--- TASK STATEMENT ---
Retrieve each line that contains the word "every" from the entries below.

Segment Start: RECORDED INFORMATION

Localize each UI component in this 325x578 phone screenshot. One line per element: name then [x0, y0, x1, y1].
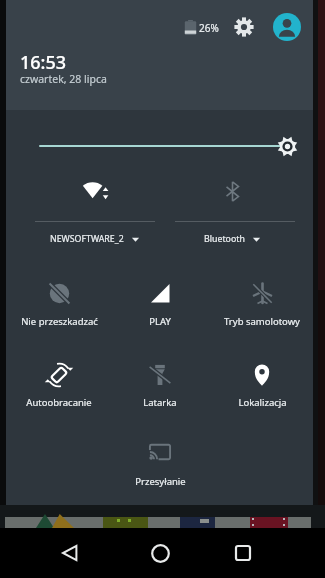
button[interactable] [9, 347, 109, 417]
button[interactable] [9, 265, 109, 335]
button[interactable] [273, 13, 301, 41]
staticText: Przesyłanie [135, 475, 186, 488]
button[interactable] [110, 347, 210, 417]
button[interactable] [110, 425, 210, 495]
button[interactable] [26, 132, 306, 160]
button[interactable] [110, 265, 210, 335]
button[interactable] [130, 538, 190, 568]
staticText: czwartek, 28 lipca [20, 72, 107, 86]
button[interactable] [212, 347, 312, 417]
staticText: Bluetooth [204, 233, 245, 245]
button[interactable] [35, 170, 155, 250]
staticText: PLAY [149, 315, 171, 328]
button[interactable]: NEWSOFTWARE_2 [20, 231, 170, 247]
staticText: Nie przeszkadzać [21, 315, 98, 328]
button[interactable]: Bluetooth [157, 231, 307, 247]
staticText: Latarka [143, 396, 177, 409]
staticText: 16:53 [20, 50, 67, 75]
button[interactable] [40, 538, 100, 568]
button[interactable] [212, 265, 312, 335]
button[interactable] [234, 17, 254, 37]
button[interactable] [213, 538, 273, 568]
staticText: Tryb samolotowy [224, 315, 300, 328]
staticText: 26% [199, 21, 219, 35]
staticText: Lokalizacja [238, 396, 287, 409]
button[interactable] [175, 170, 295, 250]
staticText: NEWSOFTWARE_2 [50, 233, 124, 245]
staticText: Autoobracanie [26, 396, 92, 409]
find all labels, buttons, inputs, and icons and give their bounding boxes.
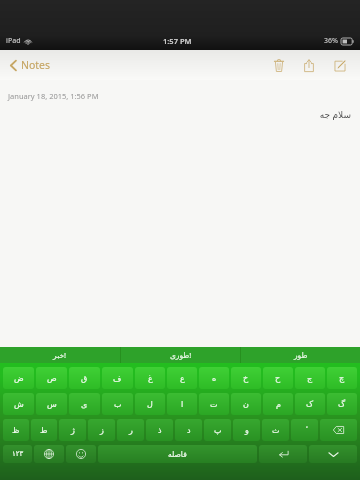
button[interactable]: ک xyxy=(295,393,325,415)
staticText: ض xyxy=(14,374,24,383)
button[interactable]: Switch keyboard xyxy=(34,445,64,463)
staticText: ن xyxy=(243,400,249,409)
staticText: ی xyxy=(81,400,88,409)
button[interactable]: ض xyxy=(3,367,34,389)
staticText: سلام جه xyxy=(319,108,351,120)
staticText: January 18, 2015, 1:56 PM xyxy=(8,91,99,101)
staticText: ر xyxy=(129,426,133,435)
staticText: طور xyxy=(294,351,308,360)
staticText: و xyxy=(245,426,249,435)
staticText: ظ xyxy=(12,426,20,435)
button[interactable]: ت xyxy=(199,393,229,415)
staticText: ص xyxy=(47,374,57,383)
button[interactable]: ا xyxy=(167,393,197,415)
button[interactable]: م xyxy=(263,393,293,415)
button[interactable]: چ xyxy=(327,367,357,389)
button[interactable]: ط xyxy=(31,419,57,441)
staticText: س xyxy=(47,400,57,409)
staticText: ک xyxy=(306,400,314,409)
button[interactable]: ظ xyxy=(3,419,29,441)
button[interactable]: ٔ xyxy=(291,419,318,441)
button[interactable]: ذ xyxy=(146,419,173,441)
button[interactable]: Notes xyxy=(6,54,55,76)
staticText: چ xyxy=(339,374,345,383)
staticText: 1:57 PM xyxy=(163,36,192,46)
button[interactable]: ز xyxy=(88,419,115,441)
staticText: م xyxy=(276,400,281,409)
button[interactable]: ح xyxy=(263,367,293,389)
staticText: ل xyxy=(147,400,153,409)
staticText: فاصله xyxy=(168,450,187,459)
button[interactable]: ق xyxy=(69,367,100,389)
button[interactable]: و xyxy=(233,419,260,441)
staticText: ج xyxy=(307,374,313,383)
staticText: طوری! xyxy=(170,350,192,360)
button[interactable]: خ xyxy=(231,367,261,389)
staticText: ت xyxy=(210,400,218,409)
staticText: ع xyxy=(180,374,185,383)
button[interactable]: فاصله xyxy=(98,445,257,463)
staticText: iPad xyxy=(6,36,21,46)
button[interactable]: ج xyxy=(295,367,325,389)
staticText: ز xyxy=(100,426,104,435)
button[interactable]: ی xyxy=(69,393,100,415)
button[interactable]: طوری! xyxy=(121,347,240,363)
button[interactable]: ف xyxy=(102,367,133,389)
button[interactable]: ل xyxy=(135,393,165,415)
staticText: پ xyxy=(214,426,222,435)
staticText: ژ xyxy=(71,426,75,435)
button[interactable]: ه xyxy=(199,367,229,389)
staticText: ق xyxy=(81,374,88,383)
button[interactable]: Share xyxy=(298,53,320,78)
button[interactable]: ژ xyxy=(59,419,86,441)
button[interactable]: د xyxy=(175,419,202,441)
staticText: غ xyxy=(148,374,153,383)
button[interactable]: خبر! xyxy=(0,347,120,363)
button[interactable]: ع xyxy=(167,367,197,389)
button[interactable]: Delete xyxy=(268,53,290,78)
staticText: ش xyxy=(14,400,24,409)
button[interactable]: Compose xyxy=(328,54,352,78)
staticText: گ xyxy=(338,400,346,409)
button[interactable]: ص xyxy=(36,367,67,389)
staticText: ب xyxy=(114,400,122,409)
staticText: Notes xyxy=(21,58,51,72)
staticText: 36% xyxy=(324,36,338,46)
button[interactable]: ب xyxy=(102,393,133,415)
button[interactable]: ١٢٣ xyxy=(3,445,32,463)
button[interactable]: Backspace xyxy=(320,419,357,441)
button[interactable]: Hide keyboard xyxy=(309,445,357,463)
button[interactable]: ش xyxy=(3,393,34,415)
button[interactable]: ث xyxy=(262,419,289,441)
staticText: ح xyxy=(275,374,281,383)
button[interactable]: Return xyxy=(259,445,307,463)
staticText: ث xyxy=(272,426,280,435)
staticText: خ xyxy=(243,374,249,383)
staticText: ذ xyxy=(158,426,162,435)
staticText: ا xyxy=(181,400,184,409)
button[interactable]: ر xyxy=(117,419,144,441)
button[interactable]: غ xyxy=(135,367,165,389)
button[interactable]: طور xyxy=(241,347,360,363)
staticText: ط xyxy=(40,426,48,435)
staticText: ١٢٣ xyxy=(12,450,24,458)
staticText: ف xyxy=(113,374,122,383)
button[interactable]: س xyxy=(36,393,67,415)
staticText: د xyxy=(187,426,191,435)
staticText: خبر! xyxy=(53,350,67,360)
button[interactable]: پ xyxy=(204,419,231,441)
button[interactable]: Emoji xyxy=(66,445,96,463)
staticText: ه xyxy=(212,374,217,383)
button[interactable]: گ xyxy=(327,393,357,415)
button[interactable]: ن xyxy=(231,393,261,415)
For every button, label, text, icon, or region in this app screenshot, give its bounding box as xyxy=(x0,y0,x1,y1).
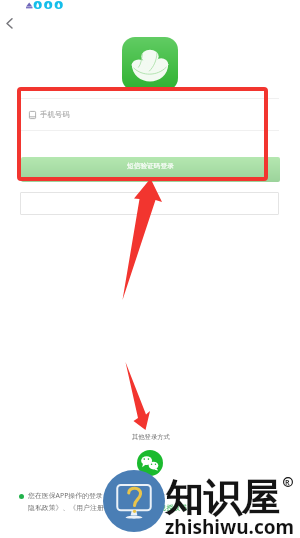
staticText: 短信验证码登录 xyxy=(127,162,174,170)
button[interactable]: Agree to terms xyxy=(16,491,26,501)
staticText: 其他登录方式 xyxy=(132,433,170,441)
staticText: zhishiwu.com xyxy=(165,514,295,538)
staticText: 您在医保APP操作的登录、注册行为视为同意《 xyxy=(28,491,172,500)
button[interactable]: 其他登录方式 xyxy=(111,430,191,444)
button[interactable]: WeChat login xyxy=(137,450,163,476)
button[interactable]: 短信验证码登录 xyxy=(21,157,280,182)
staticText: 知识屋 xyxy=(165,474,279,522)
staticText: R xyxy=(285,478,290,488)
button[interactable]: Back xyxy=(0,14,20,34)
button[interactable]: 手机号码 xyxy=(29,99,279,130)
button[interactable]: 《个人信息授权书》 xyxy=(132,503,195,512)
staticText: 手机号码 xyxy=(40,110,70,119)
staticText: 隐私政策》、《用户注册协议》、 xyxy=(28,503,132,512)
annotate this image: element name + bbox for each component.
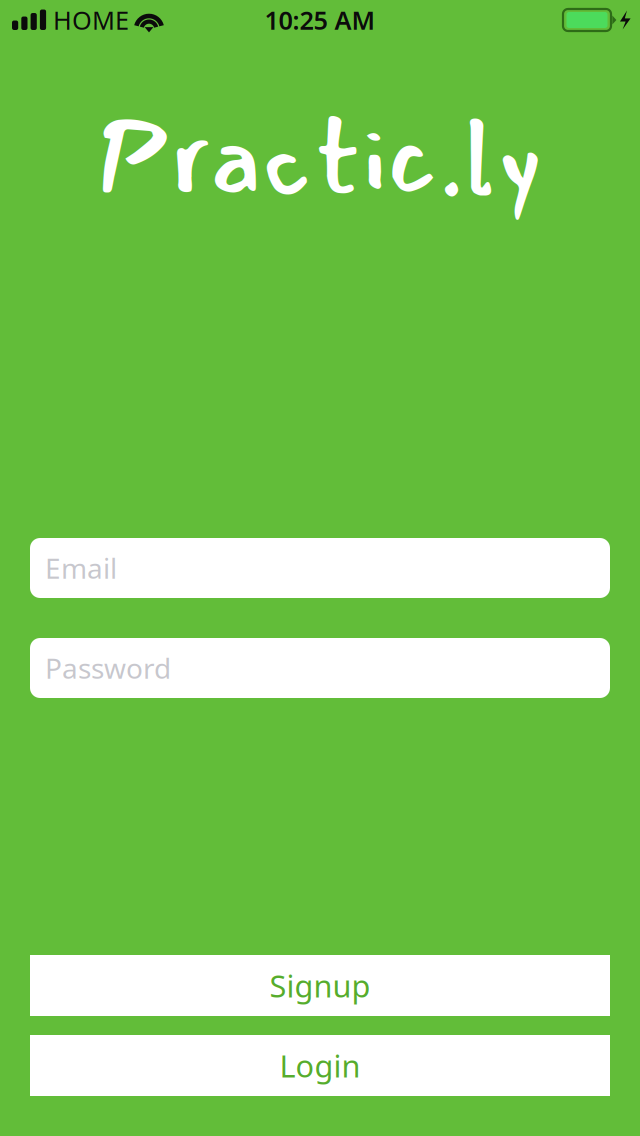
staticText: Password <box>45 649 171 687</box>
button[interactable]: Login <box>30 1035 610 1096</box>
button[interactable]: Password <box>30 638 610 698</box>
staticText: 10:25 AM <box>264 3 376 37</box>
staticText: Login <box>280 1045 360 1086</box>
staticText: Practic.ly <box>96 74 544 242</box>
staticText: HOME <box>53 3 129 37</box>
button[interactable]: Signup <box>30 955 610 1016</box>
button[interactable]: Email <box>30 538 610 598</box>
staticText: Email <box>45 549 117 587</box>
staticText: Signup <box>270 965 370 1006</box>
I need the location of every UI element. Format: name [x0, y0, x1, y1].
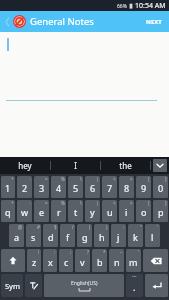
staticText: I — [74, 160, 77, 171]
button[interactable]: \ — [68, 176, 83, 198]
button[interactable]: > — [119, 200, 134, 222]
staticText: < — [113, 200, 116, 206]
staticText: + — [11, 200, 14, 206]
button[interactable]: : — [43, 249, 57, 272]
button[interactable]: = — [34, 200, 49, 222]
button[interactable]: % — [51, 176, 66, 198]
button[interactable]: hey — [0, 157, 50, 174]
button[interactable]: < — [102, 176, 117, 198]
staticText: ! — [38, 249, 40, 255]
button[interactable]: $ — [43, 224, 58, 247]
button[interactable]: [ — [136, 200, 151, 222]
staticText: . — [133, 281, 136, 293]
staticText: i — [125, 206, 128, 218]
staticText: m — [129, 256, 138, 268]
button[interactable]: ' — [126, 249, 141, 272]
button[interactable]: ) — [94, 224, 109, 247]
button[interactable]: = — [34, 176, 49, 198]
staticText: s — [31, 231, 36, 243]
staticText: b — [97, 256, 103, 268]
staticText: + — [11, 176, 14, 182]
staticText: General Notes — [30, 15, 94, 28]
button[interactable]: Backspace — [143, 249, 168, 272]
staticText: " — [140, 224, 142, 230]
staticText: = — [45, 176, 48, 182]
staticText: 7 — [107, 182, 113, 194]
staticText: t — [74, 206, 78, 218]
button[interactable]: + — [1, 176, 15, 198]
button[interactable]: the — [101, 157, 150, 174]
button[interactable]: Shift — [1, 249, 25, 272]
button[interactable]: " — [128, 224, 143, 247]
button[interactable]: + — [1, 200, 15, 222]
button[interactable]: ! — [27, 249, 41, 272]
button[interactable]: / — [60, 224, 75, 247]
staticText: j — [117, 231, 120, 243]
button[interactable]: Enter — [145, 274, 168, 297]
button[interactable]: ~ — [109, 249, 124, 272]
button[interactable]: | — [85, 176, 100, 198]
staticText: @ — [18, 224, 23, 230]
button[interactable]: ] — [153, 200, 168, 222]
staticText: [ — [148, 176, 150, 182]
staticText: n — [114, 256, 120, 268]
button[interactable]: Space — [44, 274, 124, 297]
button[interactable]: * — [92, 249, 107, 272]
staticText: % — [61, 200, 65, 206]
staticText: Sym — [5, 281, 20, 291]
staticText: ] — [165, 200, 167, 206]
staticText: y — [90, 206, 95, 218]
staticText: / — [72, 224, 74, 230]
staticText: % — [61, 176, 65, 182]
staticText: # — [37, 224, 40, 230]
staticText: 5 — [73, 182, 79, 194]
button[interactable]: ] — [153, 176, 168, 198]
staticText: p — [158, 206, 164, 218]
staticText: \ — [80, 200, 82, 206]
button[interactable]: # — [26, 224, 41, 247]
staticText: 9 — [141, 182, 147, 194]
button[interactable]: Back — [3, 13, 12, 31]
button[interactable]: ' — [145, 224, 160, 247]
button[interactable]: [ — [136, 176, 151, 198]
button[interactable]: I — [51, 157, 100, 174]
staticText: x — [48, 256, 53, 268]
button[interactable]: | — [85, 200, 100, 222]
staticText: 10:54 AM — [135, 1, 166, 11]
staticText: v — [80, 256, 85, 268]
button[interactable]: > — [119, 176, 134, 198]
staticText: * — [103, 249, 106, 255]
button[interactable]: < — [102, 200, 117, 222]
staticText: ; — [70, 249, 72, 255]
button[interactable]: ? — [75, 249, 90, 272]
staticText: ~ — [120, 249, 123, 255]
button[interactable]: \ — [68, 200, 83, 222]
button[interactable]: Handwriting — [25, 274, 42, 297]
staticText: $ — [54, 224, 57, 230]
button[interactable]: NEXT — [142, 14, 166, 30]
staticText: z — [32, 256, 37, 268]
staticText: ' — [157, 224, 159, 230]
staticText: a — [14, 231, 20, 243]
button[interactable]: ••• — [126, 274, 143, 297]
staticText: - — [29, 176, 31, 182]
button[interactable]: Expand suggestions — [153, 159, 167, 172]
button[interactable]: - — [17, 176, 32, 198]
staticText: d — [48, 231, 54, 243]
staticText: < — [113, 176, 116, 182]
button[interactable]: @ — [9, 224, 24, 247]
button[interactable]: ; — [59, 249, 73, 272]
staticText: k — [133, 231, 138, 243]
button[interactable]: - — [17, 200, 32, 222]
staticText: q — [5, 206, 11, 218]
staticText: - — [29, 200, 31, 206]
staticText: ' — [138, 249, 140, 255]
staticText: h — [99, 231, 105, 243]
staticText: 6 — [90, 182, 96, 194]
button[interactable]: Sym — [1, 274, 23, 297]
button[interactable]: ( — [77, 224, 92, 247]
staticText: > — [130, 200, 133, 206]
staticText: NEXT — [146, 18, 162, 26]
button[interactable]: % — [51, 200, 66, 222]
button[interactable]: - — [111, 224, 126, 247]
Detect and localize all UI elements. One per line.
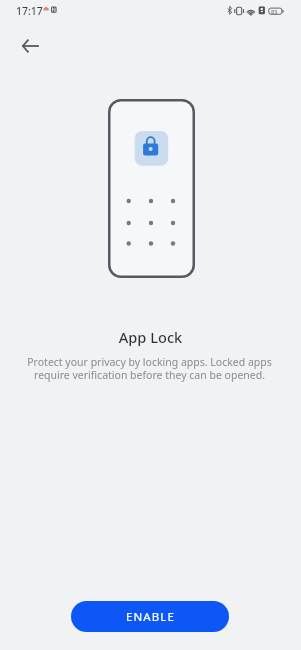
button[interactable]: Back (8, 24, 51, 68)
button[interactable]: ENABLE (71, 601, 229, 632)
staticText: ENABLE (126, 609, 175, 625)
staticText: 17:17 (16, 4, 43, 18)
staticText: App Lock (0, 327, 301, 347)
staticText: Protect your privacy by locking apps. Lo… (12, 355, 287, 382)
staticText: 85 (271, 8, 278, 15)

Segment End: RECORDED INFORMATION

--- RESPONSE AREA ---
For every button, label, text, icon, or region in this app screenshot, give its bounding box as xyxy=(x0,y0,x1,y1).
I need the location of every UI element. Format: name [x0, y0, x1, y1].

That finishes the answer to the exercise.